Bows that have shorter axle to axle ratings will probably work better for you with your shorter draw length.

Haven't tried the Eliminator but you could probably do a search here and find lots of comments on it. I checked out the Mission Journey and it's an exceptionally nice bow with a relatively short ATA. It's lightweight, easy to draw and fast enough to get the job done. It's definitely worth a look.
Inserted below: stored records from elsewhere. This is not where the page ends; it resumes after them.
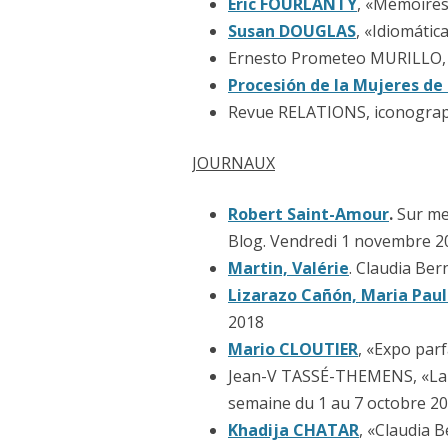
Éric FOURLANTY
, «Mémoires
Susan DOUGLAS
, «Idiomática
Ernesto Prometeo MURILLO, «
Procesión de la Mujeres de
Revue RELATIONS, iconographi
JOURNAUX
Robert Saint-Amour
.
Sur me
Blog. Vendredi 1 novembre 2
Martin, Valérie
. Claudia Ber
Lizarazo Cañón, Maria Pau
2018
Mario CLOUTIER
, «Expo parf
Jean-V TASSÉ-THEMENS, «La ré
semaine du 1 au 7 octobre 20
Khadija CHATAR
, «Claudia B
Mathews quality at a better price point.

Other bows to check out:
Hoyt Powerhawk and Superhawk - Short ATA's and value priced
Mathews DXT - very nice drawing short ATA bow but more expensive.
Diamond Rock - value priced
Bear Lights Out- value priced
Martin Leapord ir Cheetah - nice bows and exceptional values 

Good luck!


----------



## Dewberry (Jan 25, 2009)

i am also new to archery and considering the eliminator as my first bow
i went to my local archery shop and shot about 15 arrows through it
i love it, it had a smooth draw, almost no hand shock, and was relatively quiet without any dampeners on it


----------



## Ybuck (Apr 21, 2007)

I have not shot the Eliminater. I do own a Journey, and it is typical Mathews. Smooth, easy to tune, little recoil, and accurate.
good luck.


----------



## ArcheryBowx (Mar 2, 2003)

its an awesome bow.........


----------



## cgdoc (Jun 2, 2009)

I bought the Eliminator this morning! It's a really nice bow, very quiet, fast, smooth shooter. Lifetime Warranty too! I think once you shoot it you'll really like it. But make sure you shoot other bows too just to be sure you get the one that fits you. You'll know when you have the right one.

good luck


----------



## Mwil80 (Jun 2, 2009)

I ordered an Eliminator yesterday morning. I shot one at the local dealer, and was pretty impressed with the smoothness of pulling it over, but I could definitely tell there was some vibration after the shot. Then I shot the new Reezen 6.5, and realized that I'd rather spend the extra $350 on a North Dakota non-resident tag. Should be here Wednesday, good luck looking!


----------



## the wham (Apr 27, 2009)

I too have short draw length and I shoot a DXT and love it but you need to try to find a bowtech equalizer it will go to that draw and is pound for pound the fastest bow out there. For what ever reason they quit making this bow in 08 but they are out there and you can get one and are nice. Good luck.


----------



## MPerkins (Jul 8, 2009)

*My Eliminator*

I'm new to the forum but have been hunting with and shooting bows for about 30 years (not that that makes me an expert.). My eliminator is a GOOD shooting bow. 29" @64 lbs., 320 gr. Arrow, 292 fps. I'm a little disappointed with the speed because it is way off of the advertised speed. Yes, I know how IBO works, but, acording to simple math, I should be getting around 302 fps. 10 fps is a pretty big difference.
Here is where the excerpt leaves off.